Theorem 3 Let f, g be continuous self-maps of a metric space $(X,d)$ such that $g\in C_f$. Assume that $\alpha (x_n,x_m)\ge 1$ for all $m>n$. If g is a generalized Meir-Keeler α-f-contractive map such that α satisfies the condition (f-H): If $\{x_n\}$ is a sequence in X such that $\alpha (x_n,x_m)\ge 1$ for all $m>n$ and $f{x}_n\to z$, then $\alpha (z,fz)\ge 1$. Also assume that the condition (H) is satisfied. Then f and g have a unique common fixed point.

Proof

• Step 3. We show that $\eta =fz=gz$ is a common fixed point for f and g. Assume that $f\eta \ne \eta$. Then $f^{2}z\ne fz$, and by the help of the (f-H) condition, we have

  $$\begin{array}{rcl}d(\eta ,f\eta )& =& d(gz,fgz)=d(gz,gfz)\\ \le & \alpha (z,fz)d(gz,gfz)\\ <& max\{d(fz,ffz),d(fz,gz),d(ffz,gfz),\frac{d(fz,gfz)+d(ffz,gz)}{2}\}\\ =& max\{d(\eta ,f\eta ),0,0,d(\eta ,f\eta )\}.\end{array}$$

  Thus we have $d(\eta ,f\eta )<d(\eta ,f\eta )$, which gives a contradiction and therefore $f\eta =\eta$. Moreover, $g\eta =gfz=f\eta =\eta$.

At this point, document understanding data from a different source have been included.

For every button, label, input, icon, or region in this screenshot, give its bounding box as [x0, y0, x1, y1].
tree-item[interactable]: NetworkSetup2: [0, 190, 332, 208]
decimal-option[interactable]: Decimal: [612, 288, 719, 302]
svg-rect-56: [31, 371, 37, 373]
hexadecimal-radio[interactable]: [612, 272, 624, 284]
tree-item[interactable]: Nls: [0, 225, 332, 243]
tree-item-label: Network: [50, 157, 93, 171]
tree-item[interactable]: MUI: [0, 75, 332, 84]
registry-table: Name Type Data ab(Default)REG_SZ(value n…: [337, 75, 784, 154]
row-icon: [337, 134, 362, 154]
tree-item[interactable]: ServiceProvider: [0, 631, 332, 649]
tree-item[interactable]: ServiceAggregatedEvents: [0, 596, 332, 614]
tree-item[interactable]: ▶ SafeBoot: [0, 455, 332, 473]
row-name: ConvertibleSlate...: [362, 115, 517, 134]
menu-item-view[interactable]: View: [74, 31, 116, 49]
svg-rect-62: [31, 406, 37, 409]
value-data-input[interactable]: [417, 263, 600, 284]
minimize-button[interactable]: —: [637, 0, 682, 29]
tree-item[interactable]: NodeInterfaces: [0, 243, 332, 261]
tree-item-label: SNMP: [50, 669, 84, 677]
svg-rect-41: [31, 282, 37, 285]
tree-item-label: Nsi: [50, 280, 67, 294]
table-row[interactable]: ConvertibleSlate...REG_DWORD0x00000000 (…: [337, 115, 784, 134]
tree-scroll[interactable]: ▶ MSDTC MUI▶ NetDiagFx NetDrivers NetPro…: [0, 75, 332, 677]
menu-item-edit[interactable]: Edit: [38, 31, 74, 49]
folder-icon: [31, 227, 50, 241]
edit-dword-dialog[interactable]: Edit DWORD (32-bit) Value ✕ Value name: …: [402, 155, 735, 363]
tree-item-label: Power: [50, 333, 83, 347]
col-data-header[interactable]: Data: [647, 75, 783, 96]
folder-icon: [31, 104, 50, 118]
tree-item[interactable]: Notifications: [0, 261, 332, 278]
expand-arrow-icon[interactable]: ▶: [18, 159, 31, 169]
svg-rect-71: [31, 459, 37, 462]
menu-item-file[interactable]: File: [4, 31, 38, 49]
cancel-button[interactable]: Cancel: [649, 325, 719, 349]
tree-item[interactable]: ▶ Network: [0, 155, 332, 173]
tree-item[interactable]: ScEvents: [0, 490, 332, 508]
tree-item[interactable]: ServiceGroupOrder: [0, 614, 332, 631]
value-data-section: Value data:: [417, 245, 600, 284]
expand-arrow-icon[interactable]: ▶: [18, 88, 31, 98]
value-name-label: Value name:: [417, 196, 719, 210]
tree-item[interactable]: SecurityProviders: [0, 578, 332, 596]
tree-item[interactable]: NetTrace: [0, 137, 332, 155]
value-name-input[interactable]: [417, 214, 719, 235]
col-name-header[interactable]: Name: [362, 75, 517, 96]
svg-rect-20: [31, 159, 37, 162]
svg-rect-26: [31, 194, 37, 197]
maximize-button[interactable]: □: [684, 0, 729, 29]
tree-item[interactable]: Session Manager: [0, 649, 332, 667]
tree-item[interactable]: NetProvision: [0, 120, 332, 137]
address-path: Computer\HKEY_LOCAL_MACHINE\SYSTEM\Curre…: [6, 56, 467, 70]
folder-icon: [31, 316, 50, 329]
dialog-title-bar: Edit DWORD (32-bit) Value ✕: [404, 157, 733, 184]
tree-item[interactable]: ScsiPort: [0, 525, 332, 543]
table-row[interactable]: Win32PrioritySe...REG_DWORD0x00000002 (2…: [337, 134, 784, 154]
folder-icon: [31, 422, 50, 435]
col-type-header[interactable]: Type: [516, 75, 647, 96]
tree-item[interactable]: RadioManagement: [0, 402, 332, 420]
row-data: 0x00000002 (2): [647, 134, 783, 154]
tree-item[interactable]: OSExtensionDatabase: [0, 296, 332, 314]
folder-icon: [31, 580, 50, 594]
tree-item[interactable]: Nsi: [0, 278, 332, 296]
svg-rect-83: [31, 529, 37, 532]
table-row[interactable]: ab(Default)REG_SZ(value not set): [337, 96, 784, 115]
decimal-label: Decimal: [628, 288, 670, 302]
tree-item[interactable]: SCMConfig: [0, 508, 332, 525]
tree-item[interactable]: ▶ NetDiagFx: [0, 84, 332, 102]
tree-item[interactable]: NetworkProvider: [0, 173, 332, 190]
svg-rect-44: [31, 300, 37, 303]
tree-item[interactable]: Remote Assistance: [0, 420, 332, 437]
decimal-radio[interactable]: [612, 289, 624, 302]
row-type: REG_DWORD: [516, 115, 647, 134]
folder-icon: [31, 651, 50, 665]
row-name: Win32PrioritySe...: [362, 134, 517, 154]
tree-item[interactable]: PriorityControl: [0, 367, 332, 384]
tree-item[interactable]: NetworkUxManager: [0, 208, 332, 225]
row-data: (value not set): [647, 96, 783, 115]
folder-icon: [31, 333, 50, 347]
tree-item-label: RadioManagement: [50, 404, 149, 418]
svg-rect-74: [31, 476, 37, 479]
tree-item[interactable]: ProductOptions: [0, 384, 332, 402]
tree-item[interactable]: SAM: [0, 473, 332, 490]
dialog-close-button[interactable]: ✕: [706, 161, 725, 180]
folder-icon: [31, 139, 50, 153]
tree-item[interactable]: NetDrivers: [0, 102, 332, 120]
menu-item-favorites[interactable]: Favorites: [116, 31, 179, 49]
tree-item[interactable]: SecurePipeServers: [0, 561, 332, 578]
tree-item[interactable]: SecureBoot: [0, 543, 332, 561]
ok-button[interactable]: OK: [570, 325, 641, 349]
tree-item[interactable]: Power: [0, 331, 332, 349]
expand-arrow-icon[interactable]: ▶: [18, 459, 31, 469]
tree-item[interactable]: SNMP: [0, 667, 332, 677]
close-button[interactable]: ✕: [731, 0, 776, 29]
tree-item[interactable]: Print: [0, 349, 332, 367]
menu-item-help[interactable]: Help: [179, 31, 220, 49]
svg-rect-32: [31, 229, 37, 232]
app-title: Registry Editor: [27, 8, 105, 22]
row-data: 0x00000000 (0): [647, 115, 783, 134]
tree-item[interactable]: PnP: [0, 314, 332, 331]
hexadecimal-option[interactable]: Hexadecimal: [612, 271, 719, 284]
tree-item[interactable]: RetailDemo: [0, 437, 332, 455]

• Step 4. The uniqueness of the common fixed point. Assume that $\eta =fz=gz$ is our common fixed point for f and g, where $f{x}_n\to z$, and ω is another common fixed point. Then, by the (H) condition, we have

  $$\begin{array}{rcl}d(\eta ,\omega )& =& d(g\eta ,g\omega )\\ \le & \alpha (\eta ,\omega )d(g\eta ,g\omega )\\ <& max\{d(f\eta ,f\omega ),d(f\eta ,g\eta ),d(f\omega ,g\omega ),\frac{d(f\eta ,g\omega )+d(f\omega ,g\eta )}{2}\},\end{array}$$

  which gives $d(\eta ,\omega )<d(\eta ,\omega )$, a contradiction, and hence $\eta =\omega$.

   □

Instead of the modified condition (f-H) above, the following condition can be used (s-f-H). If $\{x_n\}$ is a sequence in X such that $\alpha (x_n,x_m)\ge 1$ for all $m>n$ and $f{x}_n\to z$, then $\alpha (f{x}_n,fz)\ge k$ for all n, where $k>1$, and hence Step 3 will be proved as follows.

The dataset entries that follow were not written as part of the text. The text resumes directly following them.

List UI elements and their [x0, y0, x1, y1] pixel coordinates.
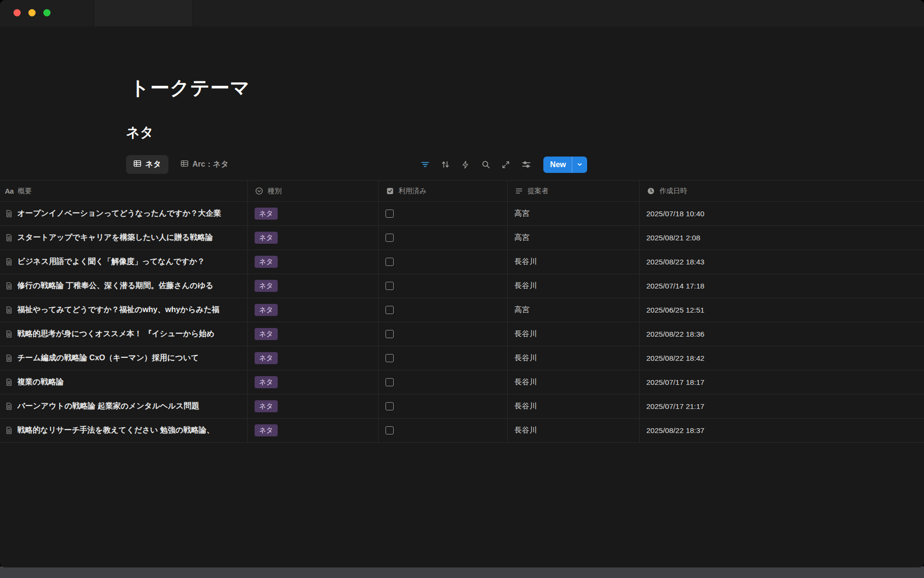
row-title: 修行の戦略論 丁稚奉公、深く潜る期間。佐藤さんのゆる — [17, 281, 213, 291]
proposer-cell[interactable]: 長谷川 — [508, 346, 640, 370]
used-checkbox[interactable] — [385, 378, 394, 386]
used-cell[interactable] — [379, 298, 508, 322]
filter-icon[interactable] — [420, 160, 430, 170]
type-cell[interactable]: ネタ — [248, 322, 379, 346]
created-cell[interactable]: 2025/07/17 18:17 — [640, 370, 924, 394]
table-row[interactable]: 修行の戦略論 丁稚奉公、深く潜る期間。佐藤さんのゆる ネタ 長谷川 2025/0… — [0, 274, 924, 298]
created-text: 2025/08/22 18:43 — [646, 258, 705, 266]
column-header-used[interactable]: 利用済み — [379, 181, 508, 201]
proposer-cell[interactable]: 長谷川 — [508, 394, 640, 418]
type-cell[interactable]: ネタ — [248, 226, 379, 250]
created-cell[interactable]: 2025/08/21 2:08 — [640, 226, 924, 250]
proposer-cell[interactable]: 高宮 — [508, 298, 640, 322]
table-row[interactable]: チーム編成の戦略論 CxO（キーマン）採用について ネタ 長谷川 2025/08… — [0, 346, 924, 370]
type-cell[interactable]: ネタ — [248, 298, 379, 322]
page-icon — [5, 282, 13, 290]
used-checkbox[interactable] — [385, 282, 394, 290]
used-cell[interactable] — [379, 346, 508, 370]
used-cell[interactable] — [379, 322, 508, 346]
type-cell[interactable]: ネタ — [248, 250, 379, 274]
used-cell[interactable] — [379, 394, 508, 418]
column-label: 利用済み — [398, 186, 426, 196]
used-checkbox[interactable] — [385, 210, 394, 218]
proposer-cell[interactable]: 高宮 — [508, 226, 640, 250]
summary-cell[interactable]: 戦略的なリサーチ手法を教えてください 勉強の戦略論、 — [0, 419, 248, 442]
view-tab-arc-neta[interactable]: Arc：ネタ — [173, 155, 236, 174]
table-row[interactable]: 戦略的なリサーチ手法を教えてください 勉強の戦略論、 ネタ 長谷川 2025/0… — [0, 419, 924, 443]
summary-cell[interactable]: スタートアップでキャリアを構築したい人に贈る戦略論 — [0, 226, 248, 250]
table-row[interactable]: 戦略的思考が身につくオススメ本！ 『イシューから始め ネタ 長谷川 2025/0… — [0, 322, 924, 346]
created-cell[interactable]: 2025/07/14 17:18 — [640, 274, 924, 298]
sliders-icon[interactable] — [521, 160, 531, 170]
created-cell[interactable]: 2025/08/22 18:42 — [640, 346, 924, 370]
used-cell[interactable] — [379, 274, 508, 298]
used-checkbox[interactable] — [385, 426, 394, 434]
column-header-type[interactable]: 種別 — [248, 181, 379, 201]
used-checkbox[interactable] — [385, 330, 394, 338]
table-row[interactable]: ビジネス用語でよく聞く「解像度」ってなんですか？ ネタ 長谷川 2025/08/… — [0, 250, 924, 274]
desktop-background: トークテーマ ネタ ネタ — [0, 0, 924, 578]
column-header-proposer[interactable]: 提案者 — [508, 181, 640, 201]
proposer-cell[interactable]: 長谷川 — [508, 370, 640, 394]
column-header-summary[interactable]: Aa 概要 — [0, 181, 248, 201]
view-tab-neta[interactable]: ネタ — [126, 155, 168, 174]
row-title: ビジネス用語でよく聞く「解像度」ってなんですか？ — [17, 257, 205, 267]
close-button[interactable] — [13, 9, 21, 16]
used-cell[interactable] — [379, 250, 508, 274]
summary-cell[interactable]: オープンイノベーションってどうなったんですか？大企業 — [0, 202, 248, 225]
type-cell[interactable]: ネタ — [248, 346, 379, 370]
minimize-button[interactable] — [28, 9, 36, 16]
proposer-cell[interactable]: 長谷川 — [508, 250, 640, 274]
table-row[interactable]: 複業の戦略論 ネタ 長谷川 2025/07/17 18:17 — [0, 370, 924, 394]
proposer-text: 長谷川 — [514, 353, 537, 363]
chevron-down-icon[interactable] — [572, 162, 587, 167]
type-cell[interactable]: ネタ — [248, 394, 379, 418]
created-cell[interactable]: 2025/08/22 18:43 — [640, 250, 924, 274]
table-row[interactable]: 福祉やってみてどうですか？福祉のwhy、whyからみた福 ネタ 高宮 2025/… — [0, 298, 924, 322]
proposer-cell[interactable]: 長谷川 — [508, 419, 640, 442]
used-checkbox[interactable] — [385, 234, 394, 242]
used-checkbox[interactable] — [385, 258, 394, 266]
search-icon[interactable] — [481, 160, 490, 170]
summary-cell[interactable]: 戦略的思考が身につくオススメ本！ 『イシューから始め — [0, 322, 248, 346]
type-cell[interactable]: ネタ — [248, 419, 379, 442]
used-cell[interactable] — [379, 202, 508, 225]
type-tag: ネタ — [255, 208, 278, 220]
created-cell[interactable]: 2025/08/22 18:36 — [640, 322, 924, 346]
type-cell[interactable]: ネタ — [248, 274, 379, 298]
summary-cell[interactable]: 複業の戦略論 — [0, 370, 248, 394]
app-window: トークテーマ ネタ ネタ — [0, 0, 924, 567]
zap-icon[interactable] — [461, 160, 470, 170]
summary-cell[interactable]: バーンアウトの戦略論 起業家のメンタルヘルス問題 — [0, 394, 248, 418]
table-row[interactable]: オープンイノベーションってどうなったんですか？大企業 ネタ 高宮 2025/07… — [0, 202, 924, 226]
proposer-cell[interactable]: 長谷川 — [508, 322, 640, 346]
type-cell[interactable]: ネタ — [248, 202, 379, 225]
sort-icon[interactable] — [440, 160, 450, 170]
expand-icon[interactable] — [501, 160, 511, 170]
table-row[interactable]: バーンアウトの戦略論 起業家のメンタルヘルス問題 ネタ 長谷川 2025/07/… — [0, 394, 924, 419]
used-checkbox[interactable] — [385, 402, 394, 410]
used-checkbox[interactable] — [385, 306, 394, 314]
new-button[interactable]: New — [543, 157, 587, 173]
zoom-button[interactable] — [43, 9, 51, 16]
proposer-cell[interactable]: 長谷川 — [508, 274, 640, 298]
created-cell[interactable]: 2025/07/17 21:17 — [640, 394, 924, 418]
summary-cell[interactable]: 修行の戦略論 丁稚奉公、深く潜る期間。佐藤さんのゆる — [0, 274, 248, 298]
created-cell[interactable]: 2025/08/22 18:37 — [640, 419, 924, 442]
summary-cell[interactable]: チーム編成の戦略論 CxO（キーマン）採用について — [0, 346, 248, 370]
proposer-cell[interactable]: 高宮 — [508, 202, 640, 225]
summary-cell[interactable]: ビジネス用語でよく聞く「解像度」ってなんですか？ — [0, 250, 248, 274]
table-row[interactable]: スタートアップでキャリアを構築したい人に贈る戦略論 ネタ 高宮 2025/08/… — [0, 226, 924, 250]
type-cell[interactable]: ネタ — [248, 370, 379, 394]
type-tag: ネタ — [255, 352, 278, 365]
used-checkbox[interactable] — [385, 354, 394, 362]
created-text: 2025/07/17 21:17 — [646, 402, 705, 411]
used-cell[interactable] — [379, 226, 508, 250]
created-cell[interactable]: 2025/06/25 12:51 — [640, 298, 924, 322]
used-cell[interactable] — [379, 419, 508, 442]
summary-cell[interactable]: 福祉やってみてどうですか？福祉のwhy、whyからみた福 — [0, 298, 248, 322]
column-header-created[interactable]: 作成日時 — [640, 181, 924, 201]
window-tab[interactable] — [94, 0, 193, 26]
used-cell[interactable] — [379, 370, 508, 394]
created-cell[interactable]: 2025/07/18 10:40 — [640, 202, 924, 225]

We show that $\eta =fz=gz$ is a common fixed point for f and g. Assume that $f\eta \ne \eta$. Then $f^{2}z\ne fz$, and by the help of the (s-f-H) condition, we have

$$d(\eta ,f\eta )=d(gz,fgz)=d(gz,gfz)=\underset{n\to \mathrm{\infty }}{lim}d(gf{x}_n,gfz)$$

and

$$\begin{array}{rcl}d(gf{x}_n,gfz)& \le & k^{-1}\alpha (f{x}_n,fz)d(gf{x}_n,gfz)\\ \le & k^{-1}max\{d(ff{x}_n,ffz),d(ff{x}_n,gf{x}_n),d(ffz,gfz),\frac{d(ff{x}_n,gfz)+d(ffz,gf{x}_n)}{2}\}.\end{array}$$

If we let $n\to \mathrm{\infty }$ above and use the continuity and commutativity of f and g, then we reach $d(\eta ,f\eta )\le k^{-1}d(\eta ,f\eta )<d(\eta ,f\eta )$, and hence $f\eta =\eta$. Moreover, $g\eta =gfz=f\eta =\eta$.

Finally, according to the modifications above, the (H) condition only in Theorem 18 of [1] is needed to be modified.